» What to do
Which lines run from the line with "Немецкие технологии" through the line with "Critique : Oncle" in the entries below? Print them exactly, both ends included, and nothing more.

» Record extracts
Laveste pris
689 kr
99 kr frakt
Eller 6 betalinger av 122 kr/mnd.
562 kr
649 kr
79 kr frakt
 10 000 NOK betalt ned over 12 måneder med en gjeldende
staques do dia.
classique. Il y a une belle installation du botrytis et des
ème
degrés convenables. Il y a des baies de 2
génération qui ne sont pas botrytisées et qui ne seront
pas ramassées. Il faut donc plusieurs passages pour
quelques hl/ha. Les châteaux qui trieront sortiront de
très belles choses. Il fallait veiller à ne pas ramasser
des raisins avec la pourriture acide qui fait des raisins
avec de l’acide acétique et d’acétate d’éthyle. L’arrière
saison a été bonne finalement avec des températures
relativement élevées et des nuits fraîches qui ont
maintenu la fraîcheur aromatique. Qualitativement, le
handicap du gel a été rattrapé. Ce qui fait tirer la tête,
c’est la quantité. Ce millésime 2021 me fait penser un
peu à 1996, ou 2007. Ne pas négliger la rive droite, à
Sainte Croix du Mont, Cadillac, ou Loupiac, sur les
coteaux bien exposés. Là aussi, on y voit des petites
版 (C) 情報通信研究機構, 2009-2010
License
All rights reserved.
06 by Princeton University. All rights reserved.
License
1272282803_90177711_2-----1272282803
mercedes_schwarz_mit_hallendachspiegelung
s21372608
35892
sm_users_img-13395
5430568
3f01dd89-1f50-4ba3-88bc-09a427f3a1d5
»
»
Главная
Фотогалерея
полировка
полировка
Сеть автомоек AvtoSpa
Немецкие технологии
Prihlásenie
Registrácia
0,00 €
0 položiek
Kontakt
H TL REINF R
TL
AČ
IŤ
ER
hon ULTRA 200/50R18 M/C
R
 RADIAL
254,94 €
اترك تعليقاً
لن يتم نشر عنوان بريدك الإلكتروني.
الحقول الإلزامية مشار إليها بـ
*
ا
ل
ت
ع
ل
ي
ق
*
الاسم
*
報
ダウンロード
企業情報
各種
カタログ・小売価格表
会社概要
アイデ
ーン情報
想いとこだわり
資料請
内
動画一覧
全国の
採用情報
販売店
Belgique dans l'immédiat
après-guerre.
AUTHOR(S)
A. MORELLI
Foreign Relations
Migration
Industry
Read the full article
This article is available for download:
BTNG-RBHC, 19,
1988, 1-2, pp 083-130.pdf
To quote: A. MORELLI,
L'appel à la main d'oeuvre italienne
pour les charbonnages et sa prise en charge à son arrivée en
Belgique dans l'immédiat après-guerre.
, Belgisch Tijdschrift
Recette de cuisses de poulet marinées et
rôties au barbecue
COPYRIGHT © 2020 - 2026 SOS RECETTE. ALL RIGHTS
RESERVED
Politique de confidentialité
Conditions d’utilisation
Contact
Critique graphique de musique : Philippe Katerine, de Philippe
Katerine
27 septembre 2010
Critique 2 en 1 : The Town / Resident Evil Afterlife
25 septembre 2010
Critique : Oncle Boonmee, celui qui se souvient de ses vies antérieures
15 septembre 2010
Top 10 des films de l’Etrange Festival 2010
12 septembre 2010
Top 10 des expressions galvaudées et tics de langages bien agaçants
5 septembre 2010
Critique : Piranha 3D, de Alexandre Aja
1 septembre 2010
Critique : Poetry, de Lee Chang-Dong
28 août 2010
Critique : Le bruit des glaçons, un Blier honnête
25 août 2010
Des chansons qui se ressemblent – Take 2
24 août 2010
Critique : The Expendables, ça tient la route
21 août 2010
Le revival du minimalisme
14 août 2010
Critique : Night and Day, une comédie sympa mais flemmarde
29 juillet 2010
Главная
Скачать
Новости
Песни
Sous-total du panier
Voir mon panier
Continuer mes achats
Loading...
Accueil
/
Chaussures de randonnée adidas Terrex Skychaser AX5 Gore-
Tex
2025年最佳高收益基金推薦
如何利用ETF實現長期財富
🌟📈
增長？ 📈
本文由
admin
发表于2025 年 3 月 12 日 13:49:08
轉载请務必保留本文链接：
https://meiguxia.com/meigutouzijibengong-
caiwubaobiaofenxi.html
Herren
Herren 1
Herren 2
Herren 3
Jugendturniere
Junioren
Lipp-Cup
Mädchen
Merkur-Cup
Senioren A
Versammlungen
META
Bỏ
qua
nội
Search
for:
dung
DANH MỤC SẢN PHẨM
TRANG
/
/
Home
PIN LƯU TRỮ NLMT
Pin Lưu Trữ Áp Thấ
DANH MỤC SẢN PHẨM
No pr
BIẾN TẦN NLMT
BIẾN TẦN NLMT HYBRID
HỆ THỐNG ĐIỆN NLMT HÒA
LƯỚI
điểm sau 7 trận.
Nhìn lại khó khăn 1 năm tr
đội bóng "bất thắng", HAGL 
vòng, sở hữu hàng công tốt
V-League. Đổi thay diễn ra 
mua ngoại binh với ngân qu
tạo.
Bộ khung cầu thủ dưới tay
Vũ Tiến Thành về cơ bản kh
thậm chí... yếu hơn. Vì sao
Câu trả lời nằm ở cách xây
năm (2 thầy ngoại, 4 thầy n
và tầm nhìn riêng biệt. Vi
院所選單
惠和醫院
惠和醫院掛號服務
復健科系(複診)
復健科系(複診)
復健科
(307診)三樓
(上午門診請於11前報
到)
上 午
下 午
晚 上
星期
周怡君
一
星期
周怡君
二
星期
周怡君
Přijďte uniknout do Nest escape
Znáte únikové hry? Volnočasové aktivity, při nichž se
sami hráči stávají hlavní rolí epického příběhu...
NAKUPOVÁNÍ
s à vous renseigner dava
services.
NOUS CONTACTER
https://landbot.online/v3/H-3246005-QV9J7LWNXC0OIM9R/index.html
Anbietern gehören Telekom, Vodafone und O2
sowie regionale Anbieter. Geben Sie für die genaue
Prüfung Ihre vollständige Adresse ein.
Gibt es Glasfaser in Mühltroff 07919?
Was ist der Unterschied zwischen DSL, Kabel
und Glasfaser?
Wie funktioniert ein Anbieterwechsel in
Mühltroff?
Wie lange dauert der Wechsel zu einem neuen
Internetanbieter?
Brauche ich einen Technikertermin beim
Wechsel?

» Answer below
Немецкие технологии
Prihlásenie
Registrácia
0,00 €
0 položiek
Kontakt
H TL REINF R
TL
AČ
IŤ
ER
hon ULTRA 200/50R18 M/C
R
 RADIAL
254,94 €
اترك تعليقاً
لن يتم نشر عنوان بريدك الإلكتروني.
الحقول الإلزامية مشار إليها بـ
*
ا
ل
ت
ع
ل
ي
ق
*
الاسم
*
報
ダウンロード
企業情報
各種
カタログ・小売価格表
会社概要
アイデ
ーン情報
想いとこだわり
資料請
内
動画一覧
全国の
採用情報
販売店
Belgique dans l'immédiat
après-guerre.
AUTHOR(S)
A. MORELLI
Foreign Relations
Migration
Industry
Read the full article
This article is available for download:
BTNG-RBHC, 19,
1988, 1-2, pp 083-130.pdf
To quote: A. MORELLI,
L'appel à la main d'oeuvre italienne
pour les charbonnages et sa prise en charge à son arrivée en
Belgique dans l'immédiat après-guerre.
, Belgisch Tijdschrift
Recette de cuisses de poulet marinées et
rôties au barbecue
COPYRIGHT © 2020 - 2026 SOS RECETTE. ALL RIGHTS
RESERVED
Politique de confidentialité
Conditions d’utilisation
Contact
Critique graphique de musique : Philippe Katerine, de Philippe
Katerine
27 septembre 2010
Critique 2 en 1 : The Town / Resident Evil Afterlife
25 septembre 2010
Critique : Oncle Boonmee, celui qui se souvient de ses vies antérieures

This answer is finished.